Selon lui, tous les établissements classés ont plutôt bien fonctionné mais, dans l'attente des chiffres officiels de fréquentation, la seule certitude est que ce sont les hôtels de luxe qui s’en sont le mieux sortis avec un taux d’occupation avoisinant les 100% entre le 28 décembre et le 1er janvier.
"Malgré la période actuelle de crise mondiale, l’hôtellerie de luxe a plutôt bien résisté en termes d’arrivées avec une affluence importante dans les grands hôtels type La Mamounia, Royal Mansour, Palace Es Saadi…", a indiqué l’opérateur. Il ajoute qu'il faudra attendre les prochains mois pour savoir si l’engouement actuel pour la destination Maroc va se poursuivre, se stabiliser ou alors ralentir.
"Essaouira sur les traces de la ville ocre"
Du côté d’Essaouira, Redouane Khane, qui préside le Conseil provincial du tourisme, évoque un taux d’occupation qui dépasse les 80% pour tous les types d’établissements d’hébergement classés.

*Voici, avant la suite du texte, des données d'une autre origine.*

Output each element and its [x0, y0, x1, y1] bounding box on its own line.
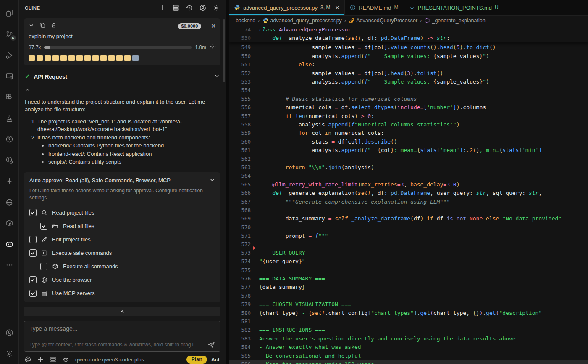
code-line[interactable]: 555 # Basic statistics for numerical col… [229, 94, 588, 103]
sparkle-icon[interactable] [0, 170, 19, 191]
code-line[interactable]: 580{chart_type} - {self.chart_config["ch… [229, 309, 588, 317]
checkbox-unchecked[interactable] [40, 263, 47, 270]
mcp-servers-icon[interactable] [173, 5, 179, 11]
settings-icon[interactable] [213, 5, 220, 11]
code-line[interactable]: 581 [229, 317, 588, 325]
code-line[interactable]: 585- Be conversational and helpful [229, 351, 588, 360]
cline-robot-icon[interactable] [0, 233, 19, 254]
extensions-icon[interactable] [0, 86, 19, 107]
auto-approve-option[interactable]: Use MCP servers [29, 286, 215, 300]
auto-approve-option[interactable]: Read project files [29, 206, 215, 219]
auto-approve-option[interactable]: Use the browser [29, 273, 215, 286]
auto-compact-icon[interactable] [210, 43, 216, 51]
api-request-row[interactable]: ✓ API Request [25, 73, 220, 80]
code-line[interactable]: 578 [229, 291, 588, 300]
code-line[interactable]: 553 analysis.append(f" Sample values: {s… [229, 77, 588, 86]
code-line[interactable]: 556 numerical_cols = df.select_dtypes(in… [229, 103, 588, 112]
breadcrumb-item[interactable]: AdvancedQueryProcessor [349, 18, 417, 24]
message-input[interactable]: Type a message... Type @ for context, / … [24, 321, 220, 352]
code-line[interactable]: 574"{user_query}" [229, 257, 588, 266]
run-debug-icon[interactable] [0, 45, 19, 65]
account-icon[interactable] [200, 5, 206, 11]
rules-scales-icon[interactable] [63, 356, 69, 363]
code-line[interactable]: 562 [229, 155, 588, 163]
code-line[interactable]: 550 analysis.append(f" Sample values: {s… [229, 52, 588, 60]
model-name[interactable]: qwen-code:qwen3-coder-plus [75, 357, 144, 363]
breadcrumb-item[interactable]: backend [236, 18, 255, 24]
code-line[interactable]: 567 """Generate comprehensive explanatio… [229, 197, 588, 206]
tab-PRESENTATION_POINTS.md[interactable]: PRESENTATION_POINTS.mdU [404, 0, 504, 15]
code-line[interactable]: 566 def _generate_explanation(self, df: … [229, 189, 588, 197]
code-line[interactable]: 584- Answer exactly what was asked [229, 343, 588, 351]
container-icon[interactable] [0, 212, 19, 233]
code-line[interactable]: 558 analysis.append(f"Numerical columns … [229, 120, 588, 128]
code-line[interactable]: 557 if len(numerical_cols) > 0: [229, 112, 588, 120]
git-graph-icon[interactable] [0, 149, 19, 170]
auto-approve-option[interactable]: Execute all commands [29, 259, 215, 273]
code-line[interactable]: 573=== USER QUERY === [229, 249, 588, 257]
checkbox-checked[interactable] [29, 276, 37, 283]
code-line[interactable]: 563 return "\\n".join(analysis) [229, 163, 588, 171]
code-line[interactable]: 568 [229, 206, 588, 214]
chevron-down-icon[interactable] [210, 177, 215, 184]
tab-advanced_query_processor.py[interactable]: advanced_query_processor.py3, M✕ [229, 0, 345, 15]
code-line[interactable]: 571 prompt = f""" [229, 231, 588, 240]
copy-task-icon[interactable] [39, 22, 45, 30]
source-control-icon[interactable]: 6 [0, 24, 19, 45]
code-line[interactable]: 552 sample_values = df[col].head(3).toli… [229, 69, 588, 77]
code-line[interactable]: 579=== CHOSEN VISUALIZATION === [229, 300, 588, 309]
remote-explorer-icon[interactable] [0, 65, 19, 86]
code-line[interactable]: 551 else: [229, 60, 588, 69]
close-tab-icon[interactable]: ✕ [335, 5, 339, 11]
act-button[interactable]: Act [211, 357, 220, 363]
code-line[interactable]: 576=== DATA SUMMARY === [229, 274, 588, 283]
code-line[interactable]: 549 sample_values = df[col].value_counts… [229, 43, 588, 52]
code-line[interactable]: 74class AdvancedQueryProcessor: [229, 25, 588, 34]
delete-task-icon[interactable] [51, 22, 57, 30]
code-line[interactable]: 564 [229, 172, 588, 180]
breadcrumb-item[interactable]: _generate_explanation [424, 18, 485, 24]
accounts-icon[interactable] [0, 322, 19, 343]
plan-button[interactable]: Plan [186, 356, 207, 364]
tab-README.md[interactable]: README.mdM [345, 0, 404, 15]
auto-approve-option[interactable]: Read all files [29, 219, 215, 233]
code-line[interactable]: 582=== INSTRUCTIONS === [229, 326, 588, 334]
explorer-icon[interactable] [0, 3, 19, 24]
settings-gear-icon[interactable] [0, 343, 19, 364]
testing-icon[interactable] [0, 107, 19, 128]
collapse-bar[interactable] [24, 307, 220, 316]
chevron-down-icon[interactable] [214, 73, 220, 80]
breadcrumb-item[interactable]: advanced_query_processor.py [262, 17, 342, 24]
e-extension-icon[interactable] [0, 191, 19, 212]
auto-approve-option[interactable]: Execute safe commands [29, 246, 215, 259]
checkbox-checked[interactable] [29, 209, 37, 216]
checkbox-checked[interactable] [29, 290, 37, 297]
more-icon[interactable] [0, 254, 19, 275]
code-line[interactable]: 570 [229, 223, 588, 231]
panel-editor-divider[interactable] [226, 0, 229, 364]
code-line[interactable]: 569 data_summary = self._analyze_datafra… [229, 215, 588, 223]
add-icon[interactable] [37, 356, 44, 363]
bookmark-icon[interactable] [25, 85, 30, 93]
code-line[interactable]: 577{data_summary} [229, 283, 588, 291]
code-line[interactable]: 560 stats = df[col].describe() [229, 137, 588, 146]
code-line[interactable]: 583Answer the user's question directly a… [229, 334, 588, 343]
code-line[interactable]: 575 [229, 266, 588, 274]
close-task-icon[interactable]: ✕ [211, 23, 216, 29]
code-line[interactable]: 565 @llm_retry_with_rate_limit(max_retri… [229, 180, 588, 189]
mcp-icon[interactable] [50, 356, 56, 363]
collapse-task-icon[interactable] [29, 22, 34, 30]
code-line[interactable]: 530 def _analyze_dataframe(self, df: pd.… [229, 34, 588, 42]
auto-approve-header[interactable]: Auto-approve: Read (all), Safe Commands,… [29, 177, 215, 184]
auto-approve-option[interactable]: Edit project files [29, 233, 215, 246]
send-icon[interactable] [208, 341, 215, 348]
checkbox-checked[interactable] [40, 223, 47, 230]
code-line[interactable]: 559 for col in numerical_cols: [229, 129, 588, 137]
code-line[interactable]: 572 [229, 240, 588, 249]
mention-icon[interactable] [25, 356, 31, 363]
code-line[interactable]: 561 analysis.append(f" {col}: mean={stat… [229, 146, 588, 154]
code-editor[interactable]: 74class AdvancedQueryProcessor:530 def _… [229, 25, 588, 364]
panel-scrollbar[interactable] [223, 19, 225, 82]
checkbox-checked[interactable] [29, 249, 37, 257]
checkbox-unchecked[interactable] [29, 236, 37, 243]
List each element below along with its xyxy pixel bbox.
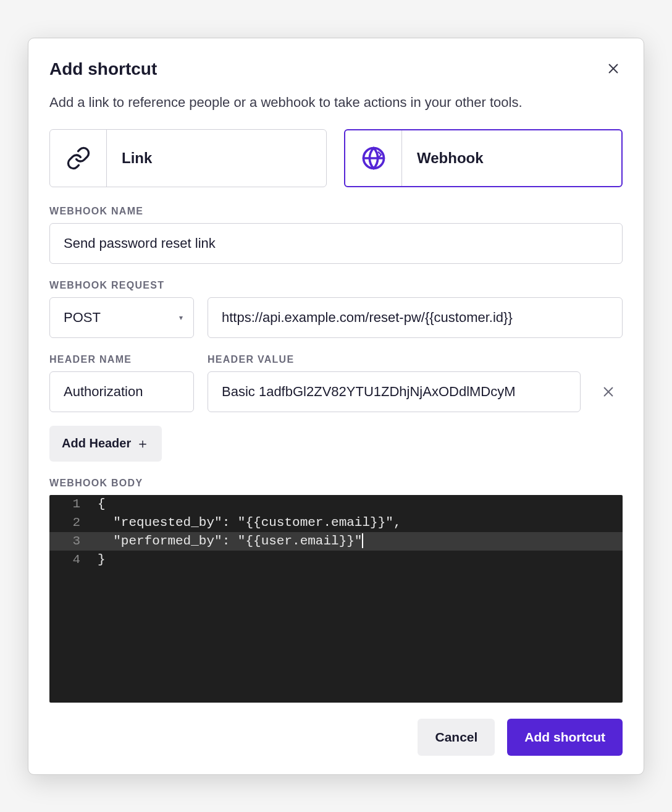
shortcut-type-tabs: Link Webhook [49,129,623,187]
webhook-icon-cell [345,130,402,186]
webhook-body-label: WEBHOOK BODY [49,478,623,489]
modal-footer: Cancel Add shortcut [49,719,623,756]
header-value-input[interactable] [208,371,581,412]
webhook-name-label: WEBHOOK NAME [49,206,623,217]
webhook-name-section: WEBHOOK NAME [49,206,623,264]
link-icon [66,146,91,171]
header-name-label: HEADER NAME [49,354,194,365]
code-line-active: 3 "performed_by": "{{user.email}}" [49,532,623,551]
add-header-button[interactable]: Add Header ＋ [49,426,162,462]
headers-section: HEADER NAME HEADER VALUE Add Header ＋ [49,354,623,462]
method-select[interactable]: POST [49,297,194,338]
header-value-label: HEADER VALUE [208,354,581,365]
code-text: "requested_by": "{{customer.email}}", [90,514,623,532]
header-name-input[interactable] [49,371,194,412]
header-name-col: HEADER NAME [49,354,194,412]
close-icon [607,62,620,75]
tab-webhook-label: Webhook [402,150,621,167]
remove-header-button[interactable] [594,371,623,412]
modal-header: Add shortcut [49,59,623,80]
line-number: 1 [49,495,90,514]
tab-link-label: Link [107,150,326,167]
webhook-request-section: WEBHOOK REQUEST POST ▾ [49,280,623,338]
webhook-request-label: WEBHOOK REQUEST [49,280,623,291]
globe-webhook-icon [360,145,387,172]
code-line: 4 } [49,551,623,569]
close-button[interactable] [604,59,623,80]
header-value-col: HEADER VALUE [208,354,581,412]
text-cursor [362,533,363,548]
line-number: 2 [49,514,90,532]
tab-link[interactable]: Link [49,129,327,187]
add-header-label: Add Header [62,436,131,450]
webhook-body-section: WEBHOOK BODY 1 { 2 "requested_by": "{{cu… [49,478,623,703]
cancel-button[interactable]: Cancel [418,719,495,756]
modal-title: Add shortcut [49,59,157,79]
link-icon-cell [50,130,107,187]
add-shortcut-modal: Add shortcut Add a link to reference peo… [28,38,644,775]
header-row: HEADER NAME HEADER VALUE [49,354,623,412]
plus-icon: ＋ [136,434,149,453]
webhook-name-input[interactable] [49,223,623,264]
line-number: 3 [49,532,90,551]
webhook-url-input[interactable] [208,297,623,338]
webhook-request-row: POST ▾ [49,297,623,338]
webhook-body-editor[interactable]: 1 { 2 "requested_by": "{{customer.email}… [49,495,623,703]
code-text: "performed_by": "{{user.email}}" [90,532,623,551]
add-shortcut-button[interactable]: Add shortcut [507,719,623,756]
tab-webhook[interactable]: Webhook [344,129,623,187]
code-line: 2 "requested_by": "{{customer.email}}", [49,514,623,532]
code-text: } [90,551,623,569]
line-number: 4 [49,551,90,569]
modal-subtitle: Add a link to reference people or a webh… [49,95,623,111]
method-select-wrap: POST ▾ [49,297,194,338]
code-text: { [90,495,623,514]
code-line: 1 { [49,495,623,514]
close-icon [602,385,615,399]
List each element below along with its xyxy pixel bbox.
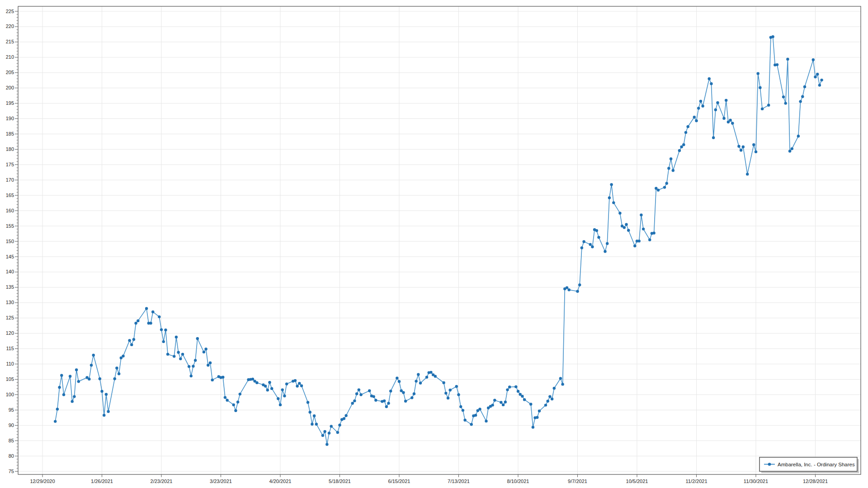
data-point xyxy=(737,145,740,148)
x-tick-label: 4/20/2021 xyxy=(269,479,292,484)
y-tick-label: 110 xyxy=(6,361,14,366)
data-point xyxy=(179,357,182,360)
data-point xyxy=(463,419,466,422)
data-point xyxy=(164,328,167,331)
x-tick-label: 6/15/2021 xyxy=(388,479,410,484)
data-point xyxy=(548,395,551,398)
x-tick-label: 9/7/2021 xyxy=(568,479,587,484)
x-tick-label: 7/13/2021 xyxy=(448,479,470,484)
data-point xyxy=(485,420,487,422)
data-point xyxy=(190,375,193,377)
data-point xyxy=(281,388,284,391)
data-point xyxy=(517,390,519,393)
data-point xyxy=(222,376,224,379)
data-point xyxy=(547,400,549,403)
data-point xyxy=(595,229,598,232)
data-point xyxy=(264,385,267,387)
data-point xyxy=(478,408,481,410)
y-tick-label: 170 xyxy=(6,177,14,183)
data-point xyxy=(687,125,689,128)
y-tick-label: 190 xyxy=(6,116,14,121)
data-point xyxy=(173,355,175,357)
y-tick-label: 95 xyxy=(9,407,14,413)
data-point xyxy=(502,404,505,406)
data-point xyxy=(797,135,800,137)
data-point xyxy=(419,382,422,385)
data-point xyxy=(493,399,496,402)
data-point xyxy=(88,378,90,380)
data-point xyxy=(62,393,65,396)
y-tick-label: 200 xyxy=(6,85,14,90)
y-tick-label: 130 xyxy=(6,300,14,305)
data-point xyxy=(801,95,804,98)
data-point xyxy=(71,400,74,403)
y-tick-label: 100 xyxy=(6,392,14,397)
x-tick-label: 10/5/2021 xyxy=(626,479,648,484)
data-point xyxy=(667,167,670,169)
data-point xyxy=(725,99,727,102)
data-point xyxy=(113,377,116,380)
data-point xyxy=(447,397,449,399)
data-point xyxy=(623,226,626,229)
data-point xyxy=(122,355,124,357)
data-point xyxy=(434,375,437,378)
data-point xyxy=(355,392,358,395)
data-point xyxy=(712,136,715,139)
data-point xyxy=(343,417,345,420)
data-point xyxy=(211,379,214,381)
data-point xyxy=(385,405,388,408)
y-tick-label: 105 xyxy=(6,376,14,382)
data-point xyxy=(92,354,95,357)
y-tick-label: 195 xyxy=(6,100,14,106)
data-point xyxy=(710,82,712,85)
y-tick-label: 220 xyxy=(6,23,14,29)
data-point xyxy=(788,150,791,152)
data-point xyxy=(442,381,445,384)
data-point xyxy=(701,105,704,108)
data-point xyxy=(538,409,541,412)
y-gridlines xyxy=(18,11,861,471)
x-tick-label: 11/2/2021 xyxy=(685,479,707,484)
y-tick-label: 155 xyxy=(6,223,14,229)
data-point xyxy=(695,119,698,122)
data-point xyxy=(118,372,120,375)
data-point xyxy=(294,379,297,382)
data-point xyxy=(209,361,212,364)
data-point xyxy=(224,396,226,399)
data-point xyxy=(368,389,371,392)
data-point xyxy=(610,183,613,186)
x-tick-label: 3/23/2021 xyxy=(210,479,232,484)
data-point xyxy=(300,385,303,387)
data-point xyxy=(799,100,802,103)
data-point xyxy=(277,397,279,400)
data-point xyxy=(523,398,526,401)
data-point xyxy=(444,392,447,394)
y-tick-label: 225 xyxy=(6,9,14,14)
x-tick-labels: 12/29/20201/26/20212/23/20213/23/20214/2… xyxy=(30,479,828,484)
data-point xyxy=(315,423,318,426)
data-point xyxy=(578,283,581,286)
x-tick-label: 12/28/2021 xyxy=(803,479,828,484)
data-point xyxy=(812,58,815,61)
data-point xyxy=(330,425,333,427)
data-point xyxy=(311,423,313,426)
plot-frame xyxy=(18,6,861,474)
series-line xyxy=(55,37,821,444)
y-tick-label: 150 xyxy=(6,239,14,244)
data-point xyxy=(580,246,583,249)
data-point xyxy=(716,101,719,104)
data-point xyxy=(606,242,609,245)
data-point xyxy=(455,385,458,388)
data-point xyxy=(708,77,711,80)
y-tick-label: 175 xyxy=(6,162,14,167)
data-point xyxy=(77,380,80,383)
legend: Ambarella, Inc. - Ordinary Shares xyxy=(760,457,859,473)
data-point xyxy=(618,212,621,215)
data-point xyxy=(374,399,377,402)
data-point xyxy=(576,290,579,293)
data-point xyxy=(608,197,611,199)
data-point xyxy=(462,409,464,412)
data-point xyxy=(160,328,163,331)
data-point xyxy=(389,389,392,392)
data-point xyxy=(192,365,194,367)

"Avec 360 établissements d’hébergements touristiques classés et une capacité litière de 9.795 lits, la ville d’Essaouira a très bien fonctionné lors de la période des fêtes, en attirant autant de touristes étrangers que de nationaux grâce à une campagne de promotion qui a sorti cette destination de la saisonnalité qui prévalait avant la crise du Covid", s’est félicité le président du CPT en tablant sur un mois de janvier tout aussi prometteur en termes d’arrivées.
"Un taux d’occupation de 80% à Agadir"
"Malgré le fait que plusieurs hôtels soient toujours fermés, l’affluence a été au rendez-vous à Agadir intra-muros et également dans la station balnéaire de Taghazout, qui ont réuni autant de vacanciers marocains que de touristes étrangers en particulier allemands qui ont fait leur grand retour", nous a confié Asmaa Oubou, ancienne directrice générale du CRT de la région Agadir-Souss Massa.
Tout aussi satisfait, Noureddine Bourchich, délégué régional du tourisme de la ville d’Agadir, nous a révélé qu’un grand nombre d’établissements affichaient un taux d’occupation de 100%, et que le taux de remplissage global du parc hôtelier de la ville avoisinait les 80% grâce aux nombreuses arrivées étrangères combinées à celles des touristes nationaux.
"Les touristes marocains ont sauvé la saison à Dakhla"
Alors que la destination Dakhla était sur toutes les lèvres pour passer les fêtes de fin d’année, le président du CRT de la ville, Ahmed Abdelaoui, s’est dit plutôt déçu en estimant le taux d’occupation hôtelier à "seulement 70%".
"Contrairement aux éditions précédentes, et alors que la destination a très bonne presse à l’international, les arrivées étrangères n’ont pas été aussi importantes que prévu sans doute à cause de la crise internationale, mais le tourisme domestique a permis de limiter les dégâts", a déclaré Abdelaoui en ajoutant que les réservations du mois de janvier étaient rassurantes.
"Le marché espagnol a fait un retour en force à Tanger"
Selon un grand hôtelier de Tanger, la ville du Détroit a réalisé un bilan très honorable grâce aux nombreux visiteurs espagnols venus en bateau d’Algésiras ou de Tarifa pour y passer les fêtes.
"Grâce à ce marché, les hôtels de luxe ont avoisiné les 100% de taux d’occupation alors que les établissements de moyenne gamme fréquentés par les nationaux étaient à 60% de remplissage", a résumé le professionnel. D'après lui, le rush des arrivées ibériques s'explique par le récent rapprochement politique entre les deux pays voisins qui augure le meilleur pour l’avenir.